A lot of people are holding their breath in Banktown these days.

Troubled Wachovia Corp. has selected a new chief executive officer with impressive credentials, but he doesn't walk on water.

Even as the announcement of former U.S. Treasury Department official Bob Steel's hiring came Wednesday, bank officials predicted second-quarter losses could reach $2.8 billion.

Wachovia's uptown neighbor, Bank of America, hasn't been immune either from the nation's sub-prime lending and financial markets turmoil.

In Charlotte, I think we're starting to see bravado – “We're the nation's second-largest banking center” – give way to doubt and anxiety.

Wachovia and Bank of America are builders of the center city skyline, patrons of the arts, pillars of the economy.

If they falter, what happens to Charlotte?

Many worry that a weakened Wachovia could be acquired, losing its independence and hometown allegiance to Charlotte.

Real estate brokers say potential homebuyers who perceive their financial center jobs in doubt already are pulling back, wary of what might happen.

The uptown condo market in particular has thrived on a supply of young professionals, many of whom are employees of banks or in financial businesses tied to the growth of banks.

If hiring for those jobs wanes or if more layoffs come – and some say they already are under way – what happens?

Real estate developers believe there's little chance that a half a dozen or so residential towers proposed uptown – but not yet started – will get under way this year. Lenders will be skittish about financing them, they say, until the housing market shows solid signs of recovery.

Landlords in the office-leasing market are concerned, too.

One major office-condo-retail development – 300 South Tryon – was postponed earlier this year over worries that a bank slowdown could squelch office demand.

The city's big towers have filled with tenants in large part because the bank anchors pulled in law firms and other related vendors around them.

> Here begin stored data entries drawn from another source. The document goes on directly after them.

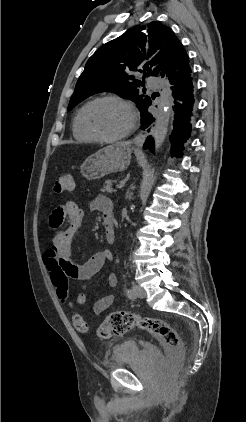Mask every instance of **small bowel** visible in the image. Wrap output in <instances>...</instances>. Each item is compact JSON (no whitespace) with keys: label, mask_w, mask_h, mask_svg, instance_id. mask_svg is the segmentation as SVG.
I'll use <instances>...</instances> for the list:
<instances>
[{"label":"small bowel","mask_w":246,"mask_h":422,"mask_svg":"<svg viewBox=\"0 0 246 422\" xmlns=\"http://www.w3.org/2000/svg\"><path fill=\"white\" fill-rule=\"evenodd\" d=\"M91 209L102 212L104 223L109 220L112 222V203L105 196H98L90 205ZM84 218V211L74 202H67L64 205L55 208L49 218V228L56 231L52 246L45 254V260L48 262L50 257L57 256L67 267L68 275L75 279H89L99 272L107 261L112 260V253L108 249H103L85 263L78 265L72 261L71 243L74 236L80 229ZM64 220H67L68 226L64 230H58ZM110 287H116L117 276L110 274L108 276ZM115 296L112 294L99 297L92 306L94 314L99 315L106 311L114 302ZM72 307V304H69Z\"/></svg>","instance_id":"c3829d8e"}]
</instances>
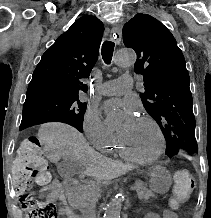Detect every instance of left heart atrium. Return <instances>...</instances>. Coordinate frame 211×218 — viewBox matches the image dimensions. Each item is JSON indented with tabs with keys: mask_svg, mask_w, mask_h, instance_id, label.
<instances>
[{
	"mask_svg": "<svg viewBox=\"0 0 211 218\" xmlns=\"http://www.w3.org/2000/svg\"><path fill=\"white\" fill-rule=\"evenodd\" d=\"M118 109L124 115V121L122 124V129L127 130L131 128L135 122L138 120L137 116V104L131 99H120L109 101L106 104V110Z\"/></svg>",
	"mask_w": 211,
	"mask_h": 218,
	"instance_id": "left-heart-atrium-1",
	"label": "left heart atrium"
}]
</instances>
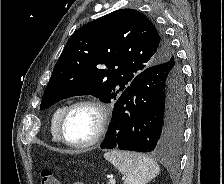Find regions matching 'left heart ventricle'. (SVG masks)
Listing matches in <instances>:
<instances>
[{
  "mask_svg": "<svg viewBox=\"0 0 224 184\" xmlns=\"http://www.w3.org/2000/svg\"><path fill=\"white\" fill-rule=\"evenodd\" d=\"M99 120V114L93 107H76L65 122L66 138L73 143H83L90 140L96 133Z\"/></svg>",
  "mask_w": 224,
  "mask_h": 184,
  "instance_id": "b2bd125f",
  "label": "left heart ventricle"
}]
</instances>
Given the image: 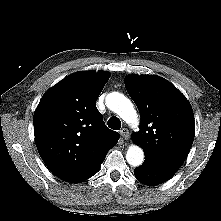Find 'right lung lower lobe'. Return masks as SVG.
Listing matches in <instances>:
<instances>
[{
	"mask_svg": "<svg viewBox=\"0 0 221 221\" xmlns=\"http://www.w3.org/2000/svg\"><path fill=\"white\" fill-rule=\"evenodd\" d=\"M103 161H101L96 167H94L86 176H84L82 179H80L78 182H82L90 177H92L93 175H95L97 173V171L99 170V168L101 167ZM77 182V183H78Z\"/></svg>",
	"mask_w": 221,
	"mask_h": 221,
	"instance_id": "right-lung-lower-lobe-1",
	"label": "right lung lower lobe"
}]
</instances>
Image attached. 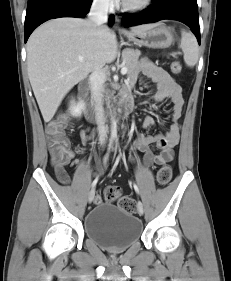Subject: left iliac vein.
I'll return each instance as SVG.
<instances>
[{
	"mask_svg": "<svg viewBox=\"0 0 231 281\" xmlns=\"http://www.w3.org/2000/svg\"><path fill=\"white\" fill-rule=\"evenodd\" d=\"M138 212L140 215H142L144 213L143 204L140 201L138 202Z\"/></svg>",
	"mask_w": 231,
	"mask_h": 281,
	"instance_id": "4c4485c4",
	"label": "left iliac vein"
}]
</instances>
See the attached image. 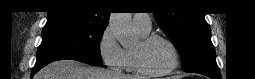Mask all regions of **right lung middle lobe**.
<instances>
[{"instance_id":"obj_1","label":"right lung middle lobe","mask_w":255,"mask_h":79,"mask_svg":"<svg viewBox=\"0 0 255 79\" xmlns=\"http://www.w3.org/2000/svg\"><path fill=\"white\" fill-rule=\"evenodd\" d=\"M106 27L66 21L47 22L36 64L51 60H77L101 65L100 39Z\"/></svg>"}]
</instances>
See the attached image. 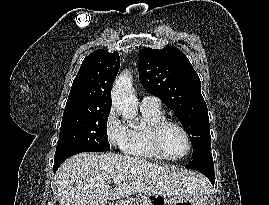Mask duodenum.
<instances>
[{
	"mask_svg": "<svg viewBox=\"0 0 269 205\" xmlns=\"http://www.w3.org/2000/svg\"><path fill=\"white\" fill-rule=\"evenodd\" d=\"M108 205H117V204L112 203V204H108Z\"/></svg>",
	"mask_w": 269,
	"mask_h": 205,
	"instance_id": "1",
	"label": "duodenum"
}]
</instances>
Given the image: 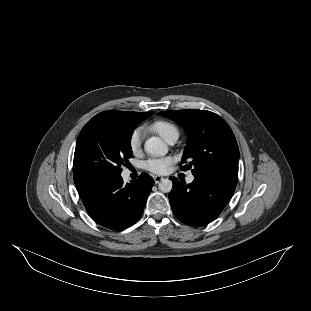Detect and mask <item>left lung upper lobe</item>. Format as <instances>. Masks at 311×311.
Masks as SVG:
<instances>
[{"label": "left lung upper lobe", "instance_id": "obj_1", "mask_svg": "<svg viewBox=\"0 0 311 311\" xmlns=\"http://www.w3.org/2000/svg\"><path fill=\"white\" fill-rule=\"evenodd\" d=\"M185 128L188 139L181 163L194 176L230 171L238 173L239 149L228 124L217 114L196 109L159 112Z\"/></svg>", "mask_w": 311, "mask_h": 311}]
</instances>
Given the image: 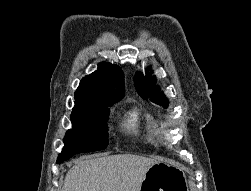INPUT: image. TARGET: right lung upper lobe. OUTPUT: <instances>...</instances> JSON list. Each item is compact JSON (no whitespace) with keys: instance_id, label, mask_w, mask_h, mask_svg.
I'll return each mask as SVG.
<instances>
[{"instance_id":"1","label":"right lung upper lobe","mask_w":251,"mask_h":191,"mask_svg":"<svg viewBox=\"0 0 251 191\" xmlns=\"http://www.w3.org/2000/svg\"><path fill=\"white\" fill-rule=\"evenodd\" d=\"M124 75L122 70L110 63L98 64L97 71L85 76L75 92L77 111L89 106H108L124 97Z\"/></svg>"}]
</instances>
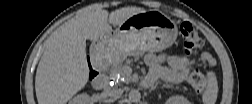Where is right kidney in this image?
<instances>
[{
  "label": "right kidney",
  "instance_id": "1",
  "mask_svg": "<svg viewBox=\"0 0 252 104\" xmlns=\"http://www.w3.org/2000/svg\"><path fill=\"white\" fill-rule=\"evenodd\" d=\"M90 102V97L88 94H79L75 96L69 103L70 104H88Z\"/></svg>",
  "mask_w": 252,
  "mask_h": 104
}]
</instances>
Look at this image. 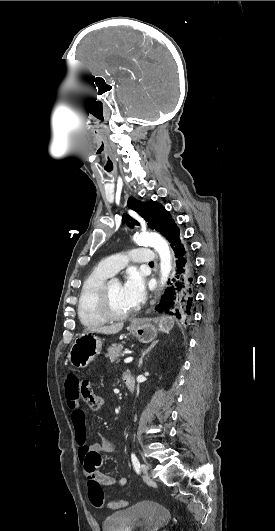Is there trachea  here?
<instances>
[{
    "label": "trachea",
    "mask_w": 275,
    "mask_h": 531,
    "mask_svg": "<svg viewBox=\"0 0 275 531\" xmlns=\"http://www.w3.org/2000/svg\"><path fill=\"white\" fill-rule=\"evenodd\" d=\"M149 265H150V266H154V263L151 261V262L149 263Z\"/></svg>",
    "instance_id": "trachea-1"
}]
</instances>
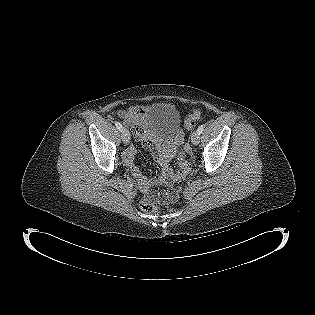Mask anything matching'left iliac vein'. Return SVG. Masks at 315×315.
Listing matches in <instances>:
<instances>
[{
  "label": "left iliac vein",
  "mask_w": 315,
  "mask_h": 315,
  "mask_svg": "<svg viewBox=\"0 0 315 315\" xmlns=\"http://www.w3.org/2000/svg\"><path fill=\"white\" fill-rule=\"evenodd\" d=\"M191 142L194 145H198V143L200 142V134L197 131L192 133V135H191Z\"/></svg>",
  "instance_id": "4c4485c4"
}]
</instances>
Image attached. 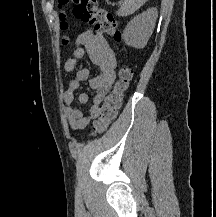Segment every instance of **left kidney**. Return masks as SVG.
Wrapping results in <instances>:
<instances>
[{
  "instance_id": "obj_1",
  "label": "left kidney",
  "mask_w": 216,
  "mask_h": 217,
  "mask_svg": "<svg viewBox=\"0 0 216 217\" xmlns=\"http://www.w3.org/2000/svg\"><path fill=\"white\" fill-rule=\"evenodd\" d=\"M156 18L155 8L147 9L134 17L123 31L125 43L135 48L145 47L155 27Z\"/></svg>"
}]
</instances>
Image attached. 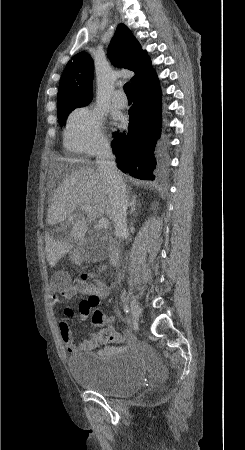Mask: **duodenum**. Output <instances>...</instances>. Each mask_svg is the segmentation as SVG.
I'll use <instances>...</instances> for the list:
<instances>
[{
	"label": "duodenum",
	"mask_w": 245,
	"mask_h": 450,
	"mask_svg": "<svg viewBox=\"0 0 245 450\" xmlns=\"http://www.w3.org/2000/svg\"><path fill=\"white\" fill-rule=\"evenodd\" d=\"M106 232H108V231H106ZM84 240H85L84 238L80 239L81 242H83ZM111 246H112V248H111V252L109 255V261L112 266L118 267L120 265V253H119V250L117 249L115 243L111 242Z\"/></svg>",
	"instance_id": "1"
}]
</instances>
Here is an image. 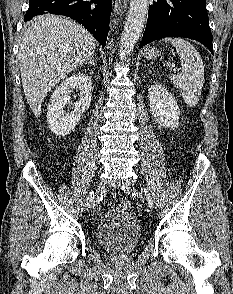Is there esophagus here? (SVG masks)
Returning a JSON list of instances; mask_svg holds the SVG:
<instances>
[{"instance_id": "1", "label": "esophagus", "mask_w": 233, "mask_h": 294, "mask_svg": "<svg viewBox=\"0 0 233 294\" xmlns=\"http://www.w3.org/2000/svg\"><path fill=\"white\" fill-rule=\"evenodd\" d=\"M123 4H125L123 0H112L113 11L117 14L122 13V9L124 8Z\"/></svg>"}]
</instances>
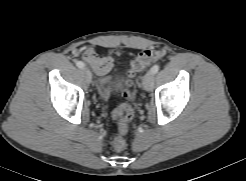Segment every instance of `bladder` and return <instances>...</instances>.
Returning a JSON list of instances; mask_svg holds the SVG:
<instances>
[{"label": "bladder", "mask_w": 246, "mask_h": 181, "mask_svg": "<svg viewBox=\"0 0 246 181\" xmlns=\"http://www.w3.org/2000/svg\"><path fill=\"white\" fill-rule=\"evenodd\" d=\"M123 82V78L121 74H118L115 78V82H114V90H118Z\"/></svg>", "instance_id": "bladder-1"}]
</instances>
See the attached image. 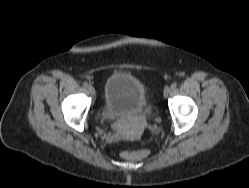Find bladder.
Wrapping results in <instances>:
<instances>
[{
	"label": "bladder",
	"instance_id": "bladder-1",
	"mask_svg": "<svg viewBox=\"0 0 249 188\" xmlns=\"http://www.w3.org/2000/svg\"><path fill=\"white\" fill-rule=\"evenodd\" d=\"M126 112H136L148 118L151 114L149 94L137 77L116 71L105 81L101 117L110 121Z\"/></svg>",
	"mask_w": 249,
	"mask_h": 188
}]
</instances>
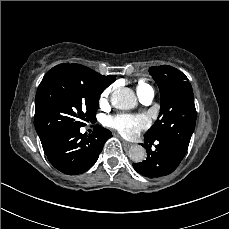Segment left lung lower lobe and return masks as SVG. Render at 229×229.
Wrapping results in <instances>:
<instances>
[{
  "label": "left lung lower lobe",
  "instance_id": "left-lung-lower-lobe-1",
  "mask_svg": "<svg viewBox=\"0 0 229 229\" xmlns=\"http://www.w3.org/2000/svg\"><path fill=\"white\" fill-rule=\"evenodd\" d=\"M145 144H141L147 149V159L141 163H133L134 169L141 175L149 178H157L172 173L184 158L186 151L168 141L153 140L144 137ZM155 142V150L150 146Z\"/></svg>",
  "mask_w": 229,
  "mask_h": 229
}]
</instances>
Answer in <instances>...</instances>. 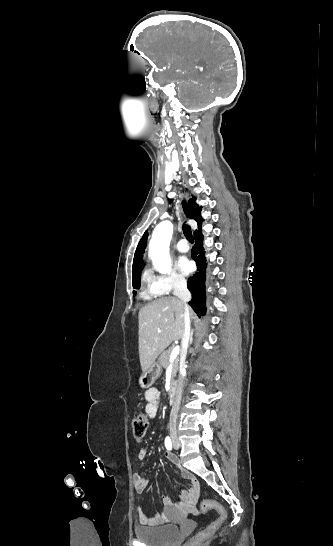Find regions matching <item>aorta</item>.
<instances>
[{"label": "aorta", "instance_id": "762f6f07", "mask_svg": "<svg viewBox=\"0 0 333 546\" xmlns=\"http://www.w3.org/2000/svg\"><path fill=\"white\" fill-rule=\"evenodd\" d=\"M172 233L173 224L170 221H162L155 227L149 243V256L152 259L153 265L163 274L171 272L169 243Z\"/></svg>", "mask_w": 333, "mask_h": 546}]
</instances>
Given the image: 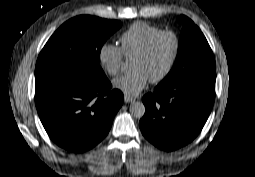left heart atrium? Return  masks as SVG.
Listing matches in <instances>:
<instances>
[{
	"instance_id": "1",
	"label": "left heart atrium",
	"mask_w": 255,
	"mask_h": 177,
	"mask_svg": "<svg viewBox=\"0 0 255 177\" xmlns=\"http://www.w3.org/2000/svg\"><path fill=\"white\" fill-rule=\"evenodd\" d=\"M148 77L141 71H134L114 81V87L128 96L138 95L147 85Z\"/></svg>"
}]
</instances>
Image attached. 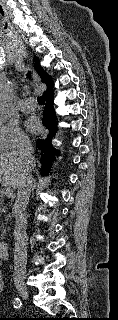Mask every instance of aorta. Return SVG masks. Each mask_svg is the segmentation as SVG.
<instances>
[{
	"mask_svg": "<svg viewBox=\"0 0 118 320\" xmlns=\"http://www.w3.org/2000/svg\"><path fill=\"white\" fill-rule=\"evenodd\" d=\"M13 88L9 84L0 86V120H7L10 114Z\"/></svg>",
	"mask_w": 118,
	"mask_h": 320,
	"instance_id": "1",
	"label": "aorta"
}]
</instances>
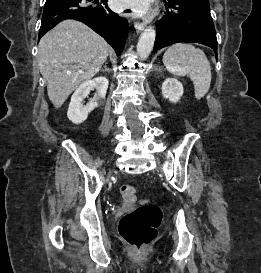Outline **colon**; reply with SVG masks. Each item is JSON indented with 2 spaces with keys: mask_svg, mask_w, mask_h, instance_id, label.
I'll return each mask as SVG.
<instances>
[{
  "mask_svg": "<svg viewBox=\"0 0 261 273\" xmlns=\"http://www.w3.org/2000/svg\"><path fill=\"white\" fill-rule=\"evenodd\" d=\"M120 193L125 201H136V188L133 185H122ZM161 220L162 212L158 206L142 203L140 207L121 218L118 227L119 234L127 244L136 250H142L156 237Z\"/></svg>",
  "mask_w": 261,
  "mask_h": 273,
  "instance_id": "colon-1",
  "label": "colon"
}]
</instances>
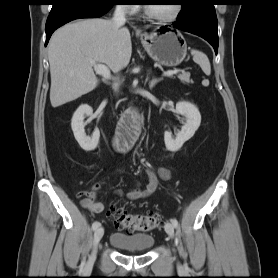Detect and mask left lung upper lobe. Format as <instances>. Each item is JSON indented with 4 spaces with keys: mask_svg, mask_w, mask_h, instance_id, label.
Masks as SVG:
<instances>
[{
    "mask_svg": "<svg viewBox=\"0 0 278 278\" xmlns=\"http://www.w3.org/2000/svg\"><path fill=\"white\" fill-rule=\"evenodd\" d=\"M182 5V10L180 15H186L187 13L193 11L197 7H207L211 11L215 12L214 0H180Z\"/></svg>",
    "mask_w": 278,
    "mask_h": 278,
    "instance_id": "left-lung-upper-lobe-1",
    "label": "left lung upper lobe"
}]
</instances>
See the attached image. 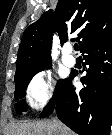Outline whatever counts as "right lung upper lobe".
<instances>
[{
	"instance_id": "right-lung-upper-lobe-1",
	"label": "right lung upper lobe",
	"mask_w": 112,
	"mask_h": 135,
	"mask_svg": "<svg viewBox=\"0 0 112 135\" xmlns=\"http://www.w3.org/2000/svg\"><path fill=\"white\" fill-rule=\"evenodd\" d=\"M61 43L69 35L86 48L112 39L111 0H59L55 12L48 10L24 31L18 50L16 74L34 73L51 63L52 34Z\"/></svg>"
}]
</instances>
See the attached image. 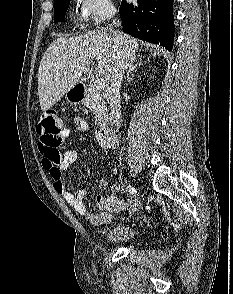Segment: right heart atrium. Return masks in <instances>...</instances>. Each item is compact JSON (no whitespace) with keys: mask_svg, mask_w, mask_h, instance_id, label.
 <instances>
[{"mask_svg":"<svg viewBox=\"0 0 233 294\" xmlns=\"http://www.w3.org/2000/svg\"><path fill=\"white\" fill-rule=\"evenodd\" d=\"M80 19L86 26L99 27L116 13L112 0H76Z\"/></svg>","mask_w":233,"mask_h":294,"instance_id":"obj_1","label":"right heart atrium"}]
</instances>
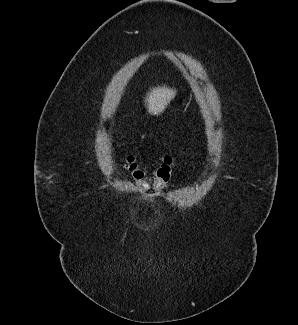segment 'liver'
I'll return each mask as SVG.
<instances>
[{"label": "liver", "instance_id": "liver-1", "mask_svg": "<svg viewBox=\"0 0 298 325\" xmlns=\"http://www.w3.org/2000/svg\"><path fill=\"white\" fill-rule=\"evenodd\" d=\"M177 88L175 86H168V84H157L152 86L144 98V104L148 110V114H155L159 116L166 110L171 100L175 98Z\"/></svg>", "mask_w": 298, "mask_h": 325}]
</instances>
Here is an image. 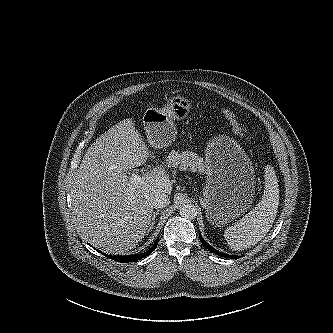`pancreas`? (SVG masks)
Masks as SVG:
<instances>
[{"instance_id":"obj_1","label":"pancreas","mask_w":333,"mask_h":333,"mask_svg":"<svg viewBox=\"0 0 333 333\" xmlns=\"http://www.w3.org/2000/svg\"><path fill=\"white\" fill-rule=\"evenodd\" d=\"M166 161L168 166L178 168L182 171L190 170L192 172L199 171L203 173L207 168L203 158L190 151L172 150Z\"/></svg>"}]
</instances>
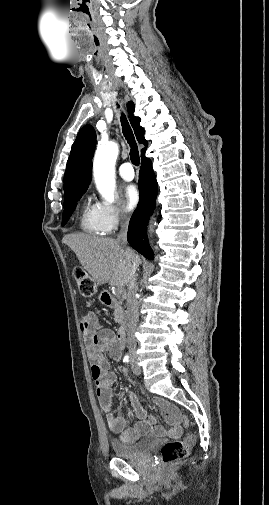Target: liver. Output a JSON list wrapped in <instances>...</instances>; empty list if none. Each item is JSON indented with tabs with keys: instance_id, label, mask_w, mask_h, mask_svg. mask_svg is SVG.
I'll use <instances>...</instances> for the list:
<instances>
[{
	"instance_id": "obj_1",
	"label": "liver",
	"mask_w": 269,
	"mask_h": 505,
	"mask_svg": "<svg viewBox=\"0 0 269 505\" xmlns=\"http://www.w3.org/2000/svg\"><path fill=\"white\" fill-rule=\"evenodd\" d=\"M62 243L74 251L97 284L109 282L112 286L123 287L131 280L133 267L141 263L139 255L124 248L117 239L72 233L65 235Z\"/></svg>"
}]
</instances>
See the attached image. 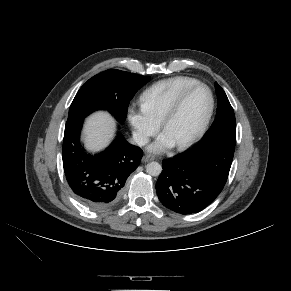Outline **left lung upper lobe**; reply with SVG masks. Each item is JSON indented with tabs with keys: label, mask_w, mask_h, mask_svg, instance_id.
Masks as SVG:
<instances>
[{
	"label": "left lung upper lobe",
	"mask_w": 291,
	"mask_h": 291,
	"mask_svg": "<svg viewBox=\"0 0 291 291\" xmlns=\"http://www.w3.org/2000/svg\"><path fill=\"white\" fill-rule=\"evenodd\" d=\"M215 88L218 98L216 118L204 140H208L219 135L236 136V121L233 108L224 90L217 82L215 83Z\"/></svg>",
	"instance_id": "left-lung-upper-lobe-1"
}]
</instances>
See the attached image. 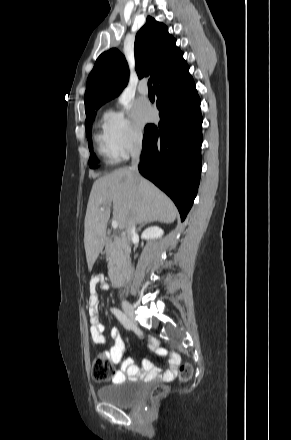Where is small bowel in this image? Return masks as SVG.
Masks as SVG:
<instances>
[{
	"mask_svg": "<svg viewBox=\"0 0 291 440\" xmlns=\"http://www.w3.org/2000/svg\"><path fill=\"white\" fill-rule=\"evenodd\" d=\"M98 287L101 289H106L108 287L101 275L94 276L89 282L90 295L88 298V306L91 322V338L96 345H102L105 343V336L104 326L101 323L98 315ZM111 338L113 340V346L109 351H101V353L108 359L110 363L118 364L125 355L124 340L117 329H112ZM148 349L158 352L162 357H166V361L168 363V369L166 371H162L149 360H144L142 363V369H140L137 365H135L131 358H127L123 361L121 369L113 373V382L121 381L126 377H129L132 380H136L141 377L145 380H150L160 375L165 379H168L177 374L181 364V358L177 353H168L166 350L159 348L156 339H151L148 344Z\"/></svg>",
	"mask_w": 291,
	"mask_h": 440,
	"instance_id": "obj_1",
	"label": "small bowel"
}]
</instances>
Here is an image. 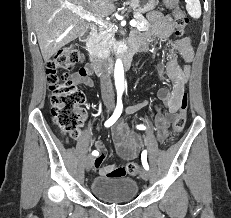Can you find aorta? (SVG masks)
Wrapping results in <instances>:
<instances>
[{"label":"aorta","mask_w":231,"mask_h":218,"mask_svg":"<svg viewBox=\"0 0 231 218\" xmlns=\"http://www.w3.org/2000/svg\"><path fill=\"white\" fill-rule=\"evenodd\" d=\"M114 79L117 91L124 90V68L120 59H117L114 69Z\"/></svg>","instance_id":"762f6f07"}]
</instances>
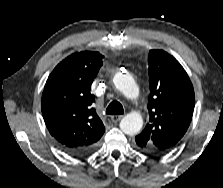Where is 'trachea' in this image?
I'll return each instance as SVG.
<instances>
[{
	"mask_svg": "<svg viewBox=\"0 0 223 188\" xmlns=\"http://www.w3.org/2000/svg\"><path fill=\"white\" fill-rule=\"evenodd\" d=\"M106 113L109 115H121L124 113V109L120 102L112 101L107 107Z\"/></svg>",
	"mask_w": 223,
	"mask_h": 188,
	"instance_id": "1",
	"label": "trachea"
}]
</instances>
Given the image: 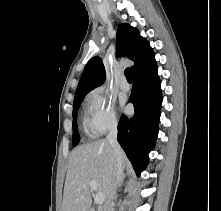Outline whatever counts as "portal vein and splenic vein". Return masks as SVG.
Here are the masks:
<instances>
[{
	"instance_id": "obj_1",
	"label": "portal vein and splenic vein",
	"mask_w": 221,
	"mask_h": 211,
	"mask_svg": "<svg viewBox=\"0 0 221 211\" xmlns=\"http://www.w3.org/2000/svg\"><path fill=\"white\" fill-rule=\"evenodd\" d=\"M91 190H96L97 184L94 180L90 181ZM94 201L96 204H103L105 201V196L103 193H97L94 197Z\"/></svg>"
}]
</instances>
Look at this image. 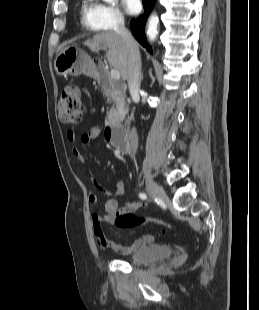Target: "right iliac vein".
<instances>
[{
  "label": "right iliac vein",
  "instance_id": "right-iliac-vein-1",
  "mask_svg": "<svg viewBox=\"0 0 259 310\" xmlns=\"http://www.w3.org/2000/svg\"><path fill=\"white\" fill-rule=\"evenodd\" d=\"M146 186L153 197H159L163 200L166 199V194L164 190L152 179H146Z\"/></svg>",
  "mask_w": 259,
  "mask_h": 310
}]
</instances>
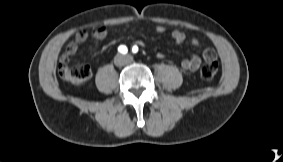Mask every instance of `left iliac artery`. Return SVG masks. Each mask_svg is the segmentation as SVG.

If the banks aren't growing, who leases the estimated 1 million-plus square feet of speculative office space expected to come on the market over the next two years?

Maybe the financial bleeding will stop, and everything will work out for Charlotte and the banks over the next year.

Some economists can see a turnaround coming possibly by mid-2009.

But in the meantime, nail biting has become the norm in Banktown.

The city's Hugh McColl Jr. swagger has faded.

Remember how the former Bank of America chairman used to dazzle stock market analysts in New York with the bank's next bold move?

Today, Charlotte's two big banks aren't dazzling.

They're too busy defending their actions to Wall Street analysts and fending off angry shareholders.

How quickly fortunes can be reversed. In Banktown, this is something we never thought we would see when our banking giants were flying high just over a year ago.